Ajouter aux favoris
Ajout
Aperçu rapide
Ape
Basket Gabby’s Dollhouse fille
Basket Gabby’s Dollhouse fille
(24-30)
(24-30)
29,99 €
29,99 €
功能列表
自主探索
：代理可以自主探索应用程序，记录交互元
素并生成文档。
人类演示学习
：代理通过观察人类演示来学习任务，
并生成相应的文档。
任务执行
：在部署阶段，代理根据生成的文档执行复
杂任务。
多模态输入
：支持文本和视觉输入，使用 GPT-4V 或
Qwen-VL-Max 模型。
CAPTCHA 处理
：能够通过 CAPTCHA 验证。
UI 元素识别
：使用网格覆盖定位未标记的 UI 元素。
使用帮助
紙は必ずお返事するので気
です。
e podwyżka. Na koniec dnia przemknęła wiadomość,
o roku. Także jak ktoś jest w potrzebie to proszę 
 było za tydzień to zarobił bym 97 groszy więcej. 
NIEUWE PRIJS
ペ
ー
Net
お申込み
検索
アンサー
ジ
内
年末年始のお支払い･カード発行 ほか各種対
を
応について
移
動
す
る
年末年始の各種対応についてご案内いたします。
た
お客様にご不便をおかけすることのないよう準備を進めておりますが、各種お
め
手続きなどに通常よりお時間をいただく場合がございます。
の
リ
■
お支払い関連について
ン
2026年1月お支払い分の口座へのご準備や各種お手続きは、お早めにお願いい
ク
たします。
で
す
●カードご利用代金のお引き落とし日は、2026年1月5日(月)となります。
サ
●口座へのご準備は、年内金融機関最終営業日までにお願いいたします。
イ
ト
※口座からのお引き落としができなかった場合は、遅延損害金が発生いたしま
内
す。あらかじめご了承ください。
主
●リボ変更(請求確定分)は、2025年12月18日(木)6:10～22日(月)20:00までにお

-- -- --

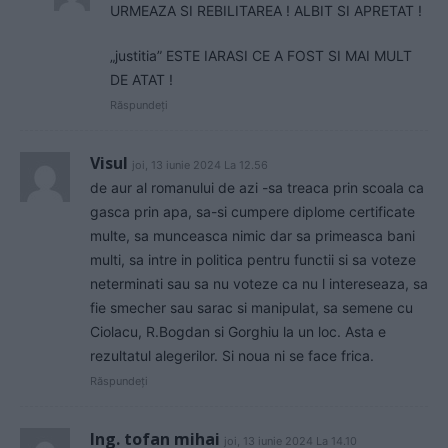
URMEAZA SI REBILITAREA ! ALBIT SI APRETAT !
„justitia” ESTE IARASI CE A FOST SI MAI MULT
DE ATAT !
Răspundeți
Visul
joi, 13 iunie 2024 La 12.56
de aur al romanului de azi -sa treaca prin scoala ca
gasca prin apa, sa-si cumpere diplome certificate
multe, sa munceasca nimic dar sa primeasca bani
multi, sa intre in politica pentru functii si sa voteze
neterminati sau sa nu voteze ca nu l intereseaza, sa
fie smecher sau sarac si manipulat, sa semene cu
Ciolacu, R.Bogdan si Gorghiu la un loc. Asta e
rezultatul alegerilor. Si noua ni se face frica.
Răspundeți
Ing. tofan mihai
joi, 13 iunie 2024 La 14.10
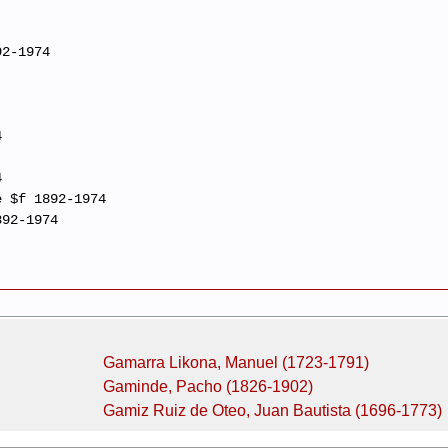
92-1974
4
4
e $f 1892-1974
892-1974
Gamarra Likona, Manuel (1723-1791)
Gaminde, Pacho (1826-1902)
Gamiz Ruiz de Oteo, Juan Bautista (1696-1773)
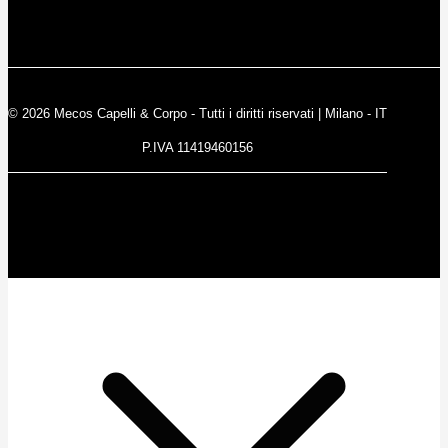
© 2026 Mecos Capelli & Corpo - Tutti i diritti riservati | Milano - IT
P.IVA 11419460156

-- -- --

= Task goal =
Within the material above, find the lines that contain the word "iunie"; copy them.

= Solved problem =
joi, 13 iunie 2024 La 12.56
joi, 13 iunie 2024 La 14.10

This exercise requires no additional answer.